# [Problem description]
In the listing beneath this line, copy exactly the lines starting with the one containing "hello@codingtag.com" and going on through the one containing "Introduction".

# [Excerpted data]
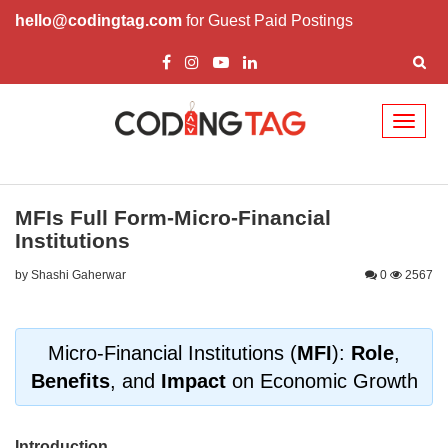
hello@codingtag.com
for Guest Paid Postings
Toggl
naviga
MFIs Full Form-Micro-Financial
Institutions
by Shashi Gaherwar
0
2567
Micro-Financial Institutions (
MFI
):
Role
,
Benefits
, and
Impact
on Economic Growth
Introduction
* * *
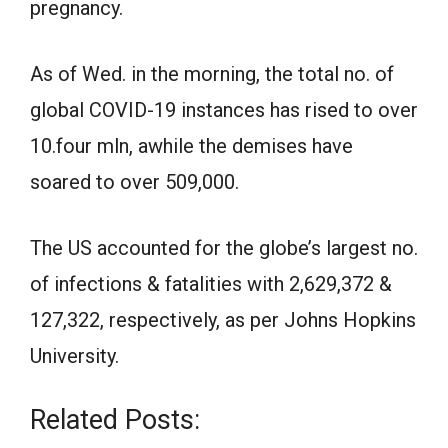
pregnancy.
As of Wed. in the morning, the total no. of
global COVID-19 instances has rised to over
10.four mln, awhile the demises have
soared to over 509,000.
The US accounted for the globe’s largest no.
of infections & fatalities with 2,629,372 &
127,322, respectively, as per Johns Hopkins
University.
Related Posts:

# [Reply to the exercise]
hello@codingtag.com
for Guest Paid Postings
Toggl
naviga
MFIs Full Form-Micro-Financial
Institutions
by Shashi Gaherwar
0
2567
Micro-Financial Institutions (
MFI
):
Role
,
Benefits
, and
Impact
on Economic Growth
Introduction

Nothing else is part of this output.